Il richiamo alla giustizia e all’umanità risuona forte in una delle zone più delicate d’Europa. A Ventimiglia, dove tanti destini si incrociano e dove la morte e la speranza camminano di pari passo, un evento interreligioso ha richiamato l’attenzione su un tema drammaticamente attuale: l’accoglienza dei migranti. In occasione del decennale dalla sospensione del trattato di Schengen da parte della Francia, il vescovo della diocesi di Ventimiglia-Sanremo, Antonio Suetta, ha guidato un’iniziativa di preghiera e denuncia, al fine di mantenere viva la memoria delle vittime.

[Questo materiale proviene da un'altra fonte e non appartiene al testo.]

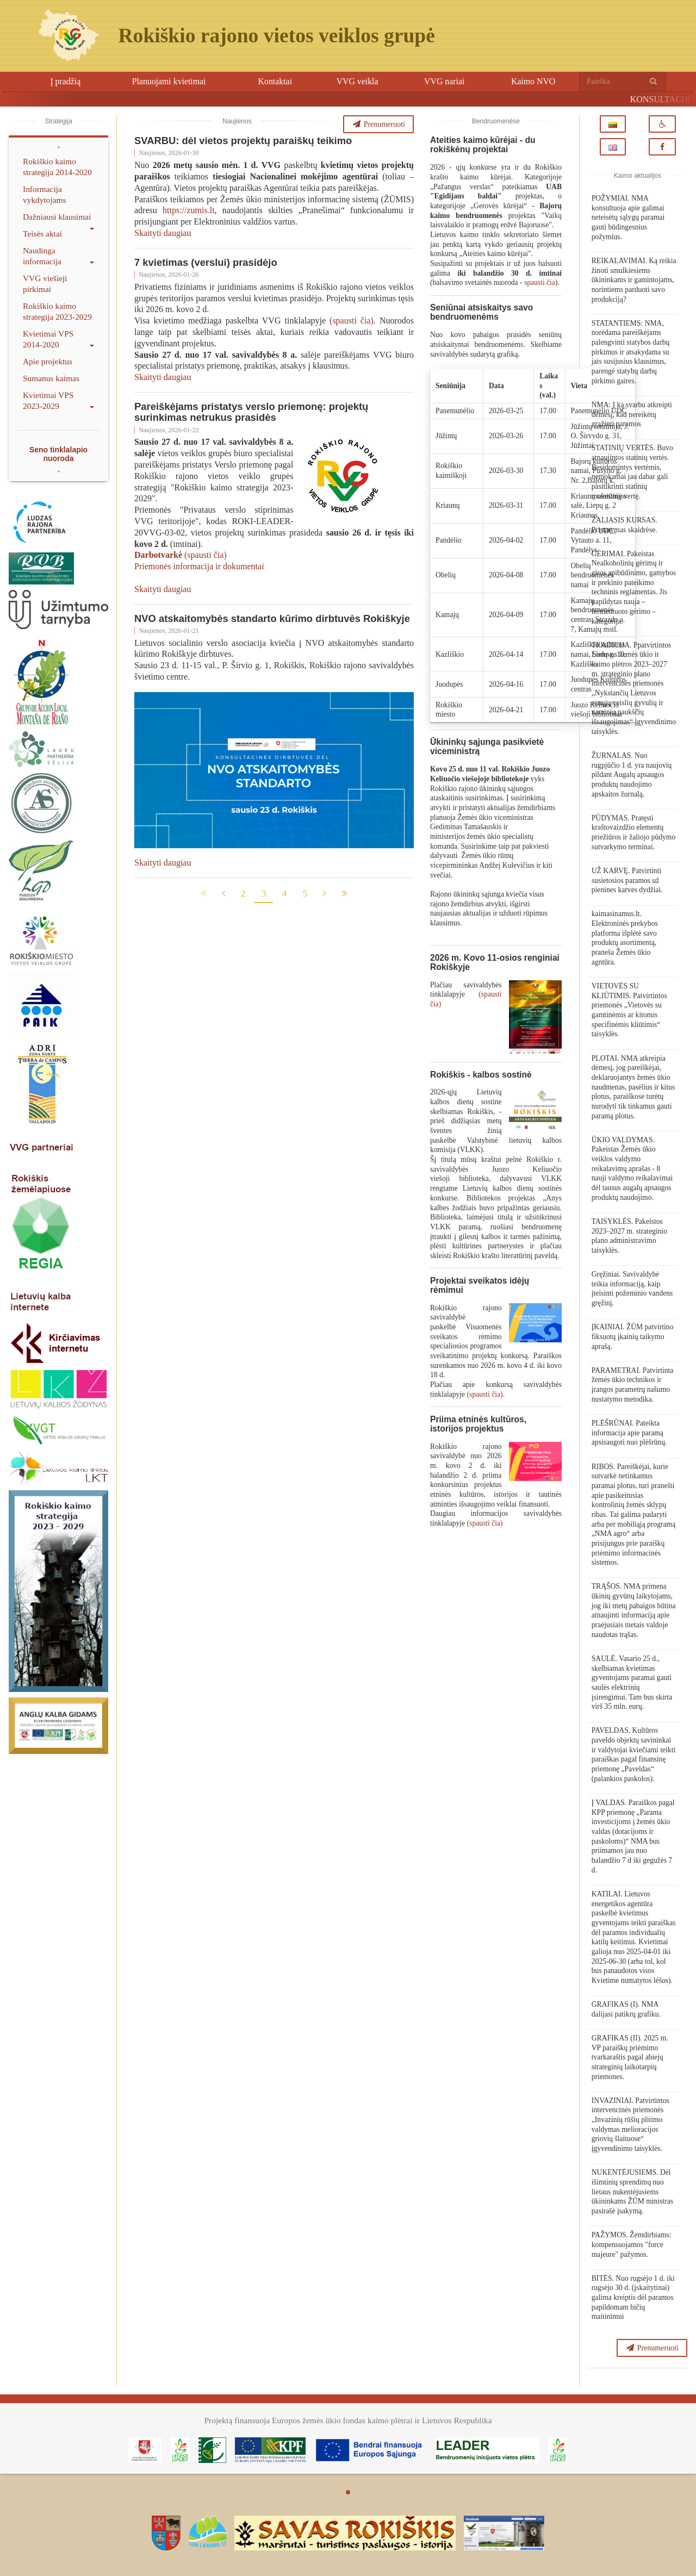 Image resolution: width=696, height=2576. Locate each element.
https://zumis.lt (189, 210)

Riconoscere il dolore e costruire ponti di umanità

Durante la cerimonia, che si è svolta a piazzale San Ludovico, Suetta ha espresso parole che scuotono le coscienze: “Non è solo un monito legato a un fatto passato, ma di tragica attualità.” La frustrazione e il dolore per le vite spezzate si sono fatti sentire nel richiamo all’umanità da parte di Suetta, che ha esortato a non lasciare nessuno estraneo sulla terra. Le richieste di giustizia e accoglienza sono state espressamente formulate, creando un’atmosfera di raccoglimento e riflessione. Il memoriale dedicato alle vittime, fortemente voluto dalle attiviste e dai solidali, è divenuto il simbolo di una lotta per la dignità e il rispetto della vita umana. Maurizio Marmo, responsabile della Caritas Ventimiglia-Sanremo, ha sottolineato l’importanza di questo spazio, considerato un mausoleo fondamentale per la memoria collettiva, challenging le decisioni dell’amministrazione locale che vogliono smantellarlo.

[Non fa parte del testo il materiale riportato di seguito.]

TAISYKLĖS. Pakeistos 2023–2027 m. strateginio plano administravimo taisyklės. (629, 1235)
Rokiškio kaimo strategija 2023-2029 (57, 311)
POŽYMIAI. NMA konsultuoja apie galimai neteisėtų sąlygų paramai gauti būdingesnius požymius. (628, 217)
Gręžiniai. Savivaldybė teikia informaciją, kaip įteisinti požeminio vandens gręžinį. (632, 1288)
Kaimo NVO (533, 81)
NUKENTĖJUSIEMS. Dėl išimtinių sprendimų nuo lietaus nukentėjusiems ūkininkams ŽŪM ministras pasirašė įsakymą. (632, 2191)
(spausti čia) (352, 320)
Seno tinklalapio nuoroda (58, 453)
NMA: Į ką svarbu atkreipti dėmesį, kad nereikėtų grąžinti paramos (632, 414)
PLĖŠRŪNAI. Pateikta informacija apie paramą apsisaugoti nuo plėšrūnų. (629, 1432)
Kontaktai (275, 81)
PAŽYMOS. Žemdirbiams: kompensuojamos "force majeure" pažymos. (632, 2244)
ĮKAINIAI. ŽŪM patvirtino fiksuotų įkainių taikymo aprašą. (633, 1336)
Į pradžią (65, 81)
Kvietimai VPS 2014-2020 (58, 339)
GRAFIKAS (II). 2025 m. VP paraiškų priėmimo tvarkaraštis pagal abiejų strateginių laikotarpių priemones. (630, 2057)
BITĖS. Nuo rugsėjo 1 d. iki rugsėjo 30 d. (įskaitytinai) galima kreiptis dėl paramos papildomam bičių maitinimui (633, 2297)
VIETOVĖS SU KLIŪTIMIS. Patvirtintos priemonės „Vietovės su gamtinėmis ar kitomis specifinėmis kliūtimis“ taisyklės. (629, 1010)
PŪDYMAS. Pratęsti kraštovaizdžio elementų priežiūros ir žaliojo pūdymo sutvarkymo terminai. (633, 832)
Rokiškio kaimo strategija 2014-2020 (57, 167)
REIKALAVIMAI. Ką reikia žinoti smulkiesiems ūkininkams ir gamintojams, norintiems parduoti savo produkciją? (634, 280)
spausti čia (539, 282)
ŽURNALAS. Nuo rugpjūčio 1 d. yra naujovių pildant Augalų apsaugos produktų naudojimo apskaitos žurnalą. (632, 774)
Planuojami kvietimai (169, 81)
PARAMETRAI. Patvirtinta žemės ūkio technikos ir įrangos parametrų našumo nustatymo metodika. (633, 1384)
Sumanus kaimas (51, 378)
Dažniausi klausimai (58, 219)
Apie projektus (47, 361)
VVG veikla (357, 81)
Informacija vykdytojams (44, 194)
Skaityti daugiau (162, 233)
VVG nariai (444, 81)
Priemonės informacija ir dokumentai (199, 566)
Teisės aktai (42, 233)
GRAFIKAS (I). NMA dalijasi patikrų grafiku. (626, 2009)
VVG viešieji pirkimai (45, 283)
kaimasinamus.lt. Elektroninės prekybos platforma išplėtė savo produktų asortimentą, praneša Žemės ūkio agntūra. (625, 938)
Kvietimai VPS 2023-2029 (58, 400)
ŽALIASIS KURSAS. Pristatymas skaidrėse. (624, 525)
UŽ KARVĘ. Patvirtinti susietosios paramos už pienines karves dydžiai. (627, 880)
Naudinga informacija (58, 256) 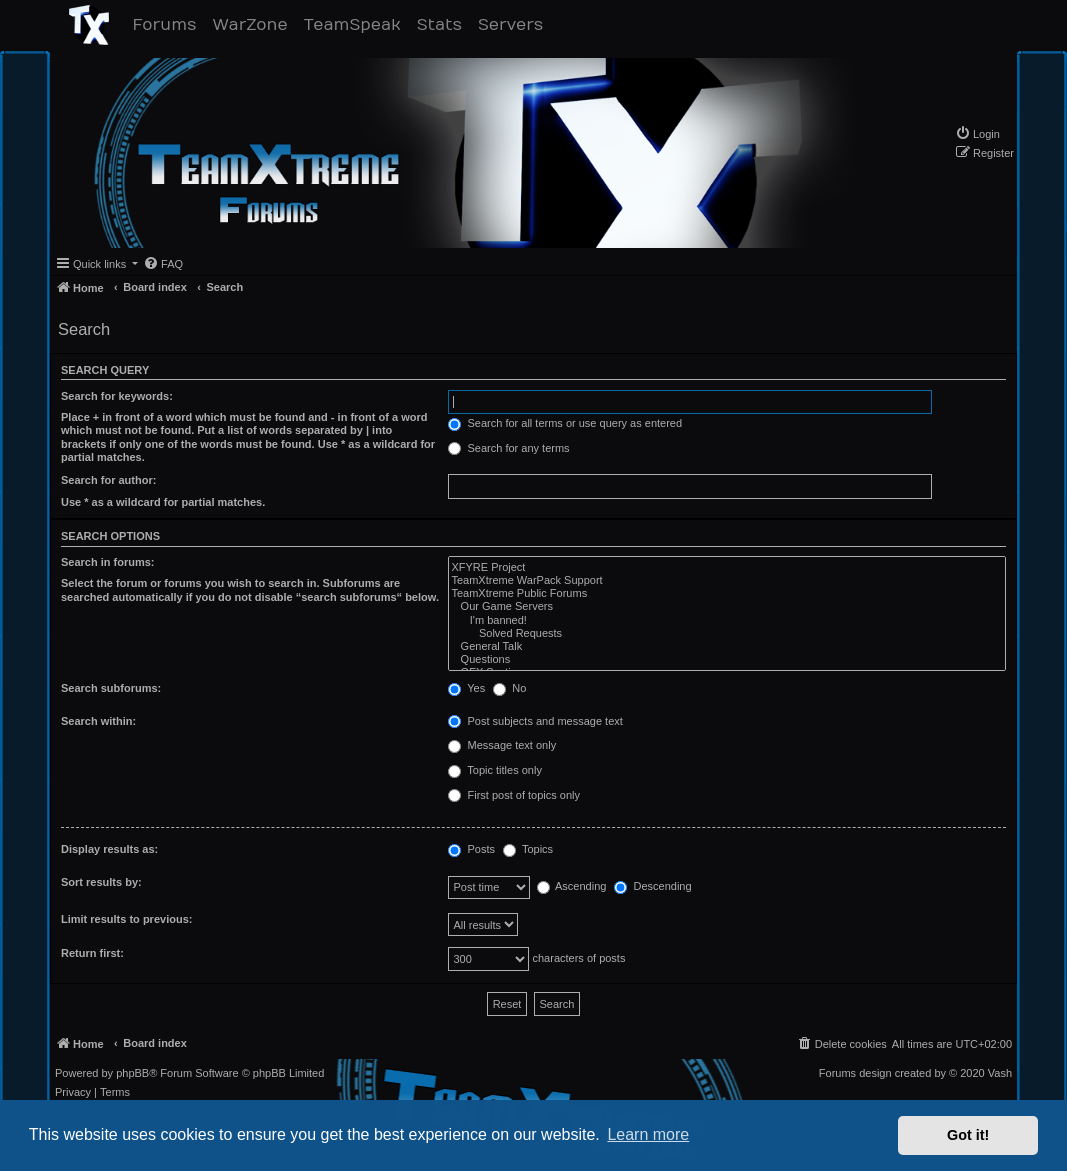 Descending (652, 887)
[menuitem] (977, 133)
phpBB (132, 1073)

Le vite, le storie e il simbolo della memoria

L’evento ha visto anche la lettura solenne dei nomi delle 49 persone che hanno perso la vita dal giugno 2015, un elenco che rappresenta volti, storie, e situazioni drammatiche. Quella lista non è un semplice dato statistico, ma una testimonianza di vite spezzate in un contesto di abbandono e difficoltà. Come ha affermato Jonathan Terino, pastore valdese di Sanremo, “Commemoriamo la carne della nostra carne.” Cambiare il percorso di queste storie è il desiderio non solo di chi ha partecipato al rito collettivo, ma anche di tutti coloro che ritengono fondamentale un approccio solidale alla questione migratoria. Questo appuntamento ha rappresentato un atto di coraggio e di unione tra fedi e culture diverse, unite dall’impegno verso la giustizia e la dignità umana.

L’impegno delle comunità religiose e il grido di aiuto

Le voci unite di diversi rappresentanti religiosi hanno ulteriormente arricchito la cerimonia, portando in primo piano una richiesta di apertura dei confini. L’imam Elkhabti Mbarak, il padre Claudiu Mihai della Chiesa ortodossa romena, Abu Bakr Moretta della Coreis, e Taki Hassan del Centro islamico di Ventimiglia hanno allineato i loro messaggi, presentando alle autorità francesi la richiesta di un cambiamento. “Siamo qui anche per fare passare alle istituzioni francesi il messaggio dell’importanza di aprire la frontiera,” ha affermato Hassan, visibilmente determinato. Davanti alla polizia di frontiera, che tradizionalmente si schiera a ponte San Ludovico per i controlli, l’appello per l’accoglienza ha avuto il suo forte contraltare. Le storie di persone migrate che affrontano rischi inenarrabili vengono ricordate con un’intensità che sfida le istituzioni a riflettere sull’impatto delle proprie scelte.

Il messaggio contro le violenze del confine

Le efficaci parole delle associazioni partecipanti hanno messo in evidenza come la violenza al confine non si limiti solo ai respingimenti o ai controlli. Essa permea la vita quotidiana delle persone vulnerabili, minando i diritti fondamentali. Le storie come quelle di Milet Tesfamarian, una giovane di 16 anni uccisa da un camion nel 2016, e Moussa Balde, vittima di abusi a Ventimiglia, attestano un dramma che coinvolge intere comunità. Queste narrazioni diventano simboli inconfutabili di come una frontiera non solo può interrompere sogni e aspirazioni, ma può anche annullare la dignità umana. Mentre l’Europa si profila con politiche sempre più rigide, da Ventimiglia emerge la richiesta di memoria e responsabilità. L’incontro è stato un invito a non dimenticare chi ha pagato il prezzo di una realtà politica e sociale in continua evoluzione, né il motivo di queste tragiche esistenze.